Oh me oh my: it’s a rare night when Miss Aretha Franklin doesn’t make three costume changes in her show. But the celebrated Queen of Soul stuck to one feathery white dress and a small boa on Saturday night at the very sold out New Jersey Performing Arts Center in Newark, New Jersey. There was electricity in the air in the grand looking but intimate auditorium, and Aretha obviously felt it. She was enjoying herself too much to waste time with different dresses. She wanted to sing and dance. And she she did.
For Newark, a svelte Miss Franklin brought the legendary HB Barnum and her entire orchestra, famed back up singers (like Vaneese Thomas) and added a big horn section of local players. Her gifted keyboardist Richard Gibbs led the charge, but it was Aretha herself who fired all the shots. Was it a special tea? Lots of rest? Good rehearsal? Whatever it was, she was a vision in white just like she sings in “Freeway of Love,” ripping through her set with a ferocity and precision that was startling. We heard versions of “Natural Woman” and “I Never Loved a Man” like it was 1968.

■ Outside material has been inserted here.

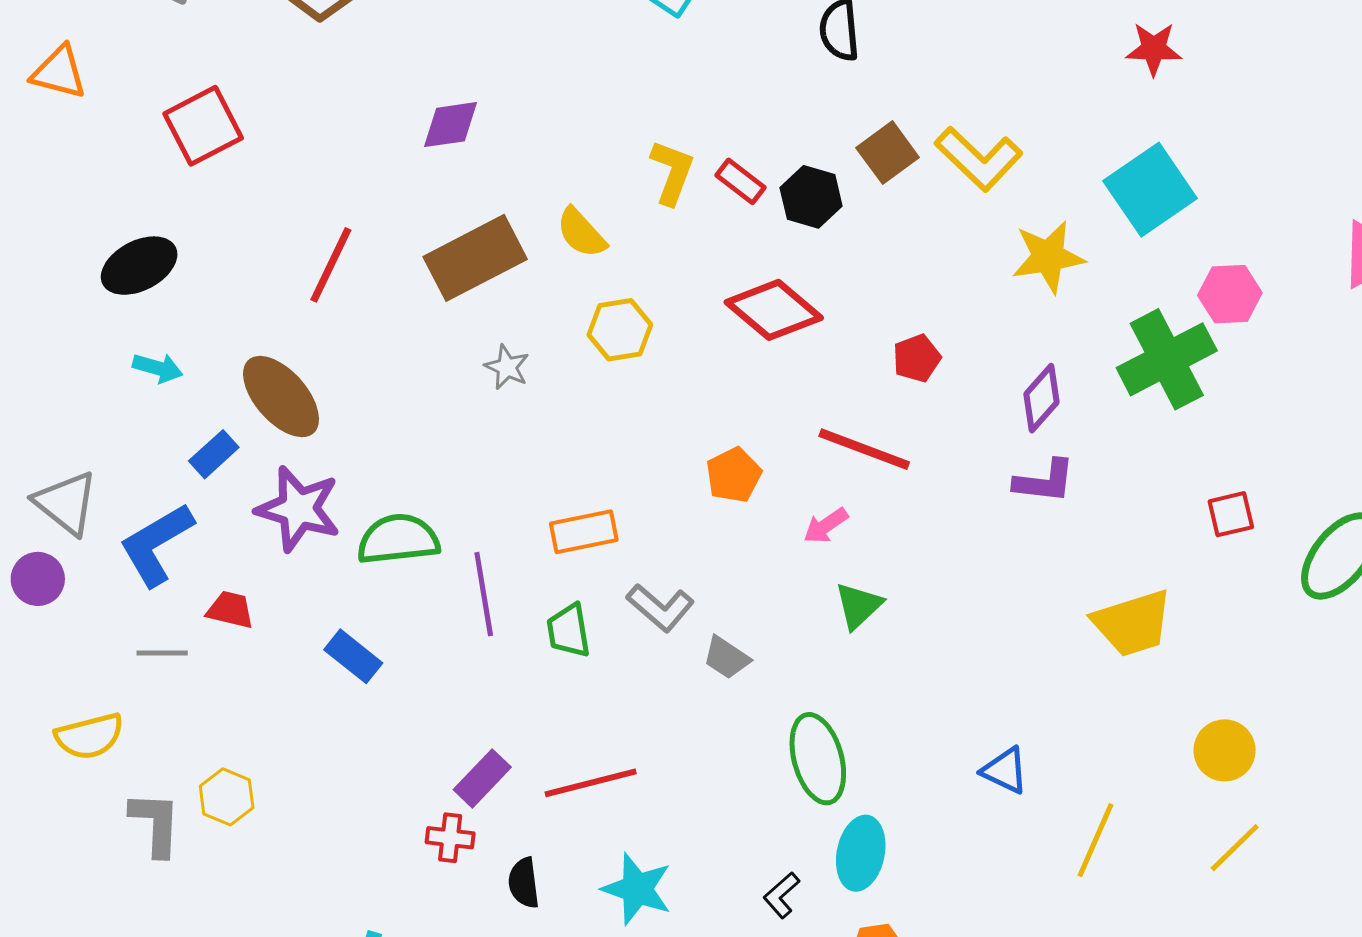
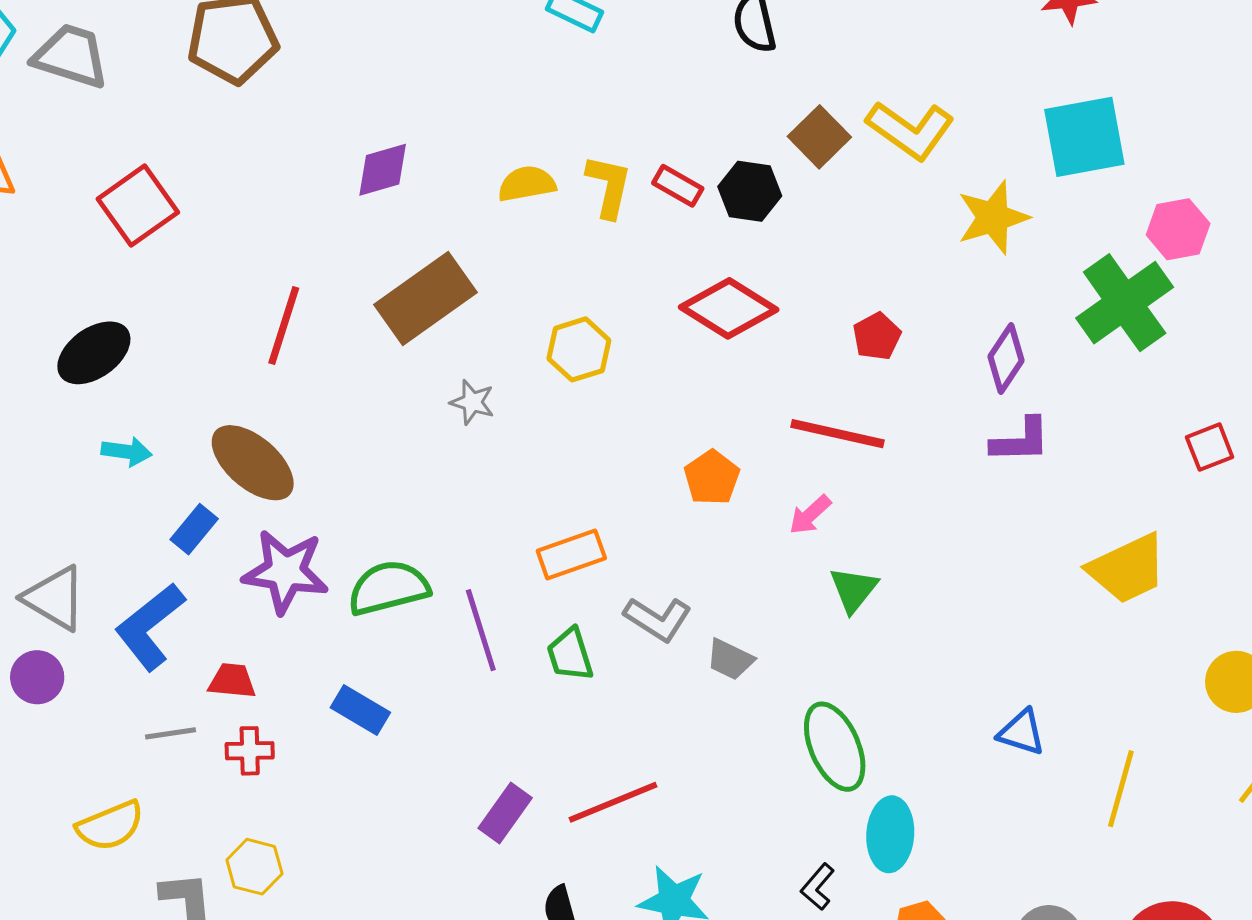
cyan square: (1150, 190) -> (1084, 137), turned 32
yellow semicircle: (581, 233) -> (527, 184), moved, turned 130
red cross: (450, 838) -> (250, 751), moved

She has a singular, monumental sound that cannot be mistaken or duplicated, whether she’s scatting a little be bop jazz or going for full throated power a week away from age 73. Classics like “Think” and Jackie Wilson’s “Higher and Higher” just lifted off as if she were 30 years younger. She hiked up the dress a bit and danced, then kicked off her shoes for gospel numbers and “going to church.” She played a song she just learned on the piano (her secret weapon because it’s so disarming how accomplished she is)– first time ever– with Fonzie Thornton singing counterpoint that drew cheers
By the time she got to “Respect” it was clear she didn’t want to stop and the audience didn’t want her to, either. The encore was sung from off stage– “The Way We Were” — the effect is to keep your mind on the voice and not worry about where the Queen of Soul is at the moment. It works as well because the arrangement gives the song– which is short — a double back for emotional effect and she can scale Marvin Hamlisch’s delicious melody to a crescendo. And she asked for prayers for Bobbi Kristina Brown, the Houston family and Bobby Brown. Little did we know that the star of Newark R&B, Cissy Houston, was in the house.
After the show, the two lifetime friends had a long meeting backstage. Also in the house, and dancing a little onstage with her when Aretha came back to shimmy and bop to the orchestra’s outro, was “The Wiz” director George Faison.